Scott MacKenzie recoge «Esprit de vérité!» en su libro Film
Manifestos and Global Cinema
Cultures: A Critical
Anthology y escribe que el arquitecto «considera la forma en que la mecanización, y en particular la mecanización provocada por el objetivo de la cámara, cambia la relación del espectador con lo real, revelando en el proceso una realidad científica nunca antes vista.
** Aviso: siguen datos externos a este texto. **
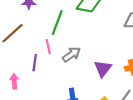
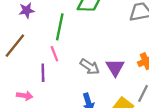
gray arrow: (71, 54) -> (90, 67), moved, turned 78
pink arrow: (14, 81) -> (25, 96), turned 112

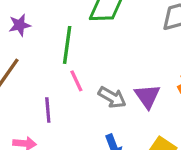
pink line: (54, 54) -> (76, 81), moved

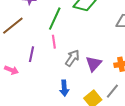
gray arrow: (112, 97) -> (72, 58), turned -102

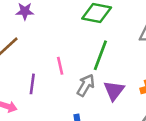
green line: (55, 19) -> (100, 55), moved

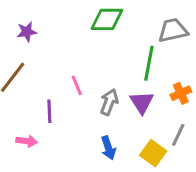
green line: (100, 55) -> (149, 63), moved

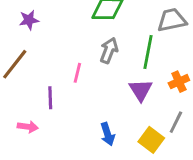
pink line: (77, 85) -> (77, 73), turned 36
gray arrow: (109, 102) -> (109, 50), moved

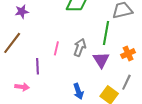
gray arrow: (109, 50) -> (80, 47), moved

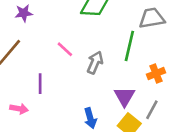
pink line: (56, 48) -> (65, 49), moved, turned -64
purple triangle: (101, 60) -> (124, 96), moved

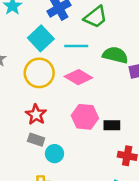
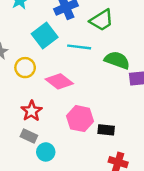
yellow circle: (39, 73) -> (25, 68), moved, size x0.7
pink diamond: (78, 77) -> (59, 81), moved

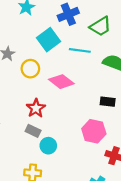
pink hexagon: (80, 119) -> (94, 131), moved
black rectangle: (106, 130) -> (108, 102), moved

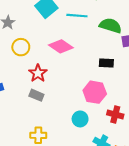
yellow circle: (30, 69) -> (21, 47), moved
cyan circle: (48, 146) -> (80, 119), moved

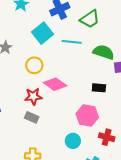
pink diamond: (61, 46) -> (55, 84), moved
yellow circle: (21, 47) -> (34, 65), moved
red star: (38, 73) -> (33, 96), turned 30

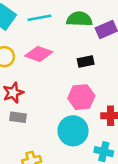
pink diamond: (55, 84) -> (39, 54), moved
cyan circle: (73, 141) -> (73, 131), size x1.6

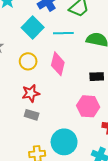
pink diamond: (39, 54) -> (58, 64), turned 75
cyan circle: (73, 131) -> (64, 142), moved

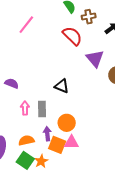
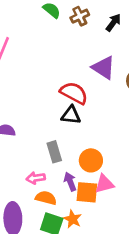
red semicircle: (72, 36) -> (74, 93), moved
pink arrow: (25, 108) -> (36, 178), moved, turned -80
orange semicircle: (26, 140) -> (46, 198), turned 42

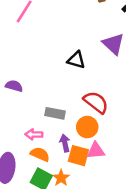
red semicircle: (74, 93) -> (96, 102), moved
black triangle: (71, 115) -> (76, 60), moved
gray rectangle: (54, 152) -> (55, 113), turned -72

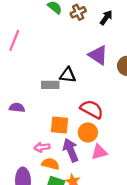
gray rectangle: (55, 113) -> (50, 85), moved
purple arrow: (65, 143) -> (71, 150), size x1.5
orange square: (78, 156) -> (59, 125), moved

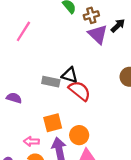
purple triangle: (98, 55) -> (98, 34), moved
red semicircle: (92, 109) -> (80, 91), moved
orange square: (59, 125) -> (53, 123), turned -30

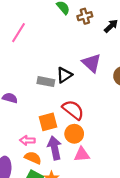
purple triangle: (98, 34) -> (91, 63), moved
black triangle: (70, 75) -> (64, 75), turned -49
red semicircle: (80, 91) -> (73, 110), moved

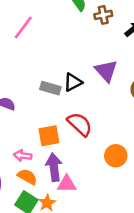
orange circle: (74, 134) -> (116, 156), moved
pink triangle: (82, 154) -> (67, 184), moved

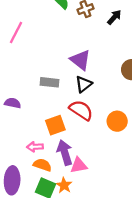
purple triangle: (106, 71) -> (80, 60), moved
black triangle: (73, 82) -> (84, 84), moved
orange circle: (116, 156) -> (117, 121), moved

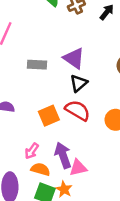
gray rectangle: (49, 82) -> (37, 65), moved
orange square: (55, 125) -> (49, 116), moved
pink arrow: (35, 147) -> (32, 151), turned -49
Al igual que los constructivistas, Le Corbusier ve la mecanización como el principio definitorio del siglo XX».
Esto es cierto, pero lo primero que llama la atención es que el texto demuestra un desconocimiento casi total de lo que era el cine en 1933 --como también le sucedía a otros intelectuales y artistas--, de las avanzadas películas que ya se habían filmado, de hecho, parece que está proponiendo mejoras en el cine que se había rodado en los inicios del siglo XX, incluso en su intento de diferenciarse del teatro, algo propio de aquellos años..
También es curioso que no escriba sobre relaciones entre cine y arquitectura --como hacía Mallet-Stevens-- sino que utiliza la imagen en movimiento como un medio al que extrapola sus ideas arquitectónicas, abogando por la sencillez e incluso por la verdad o las verdades: «composición, equilibrio, ritmo», pero --eso sí-- con «lirismo» para que sea una «obra creativa».
En fin, ahí queda un texto más interesante por quién es su autor, que por su propio contenido, por si a alguien le pueda interesar estudiarlo con más profundidad.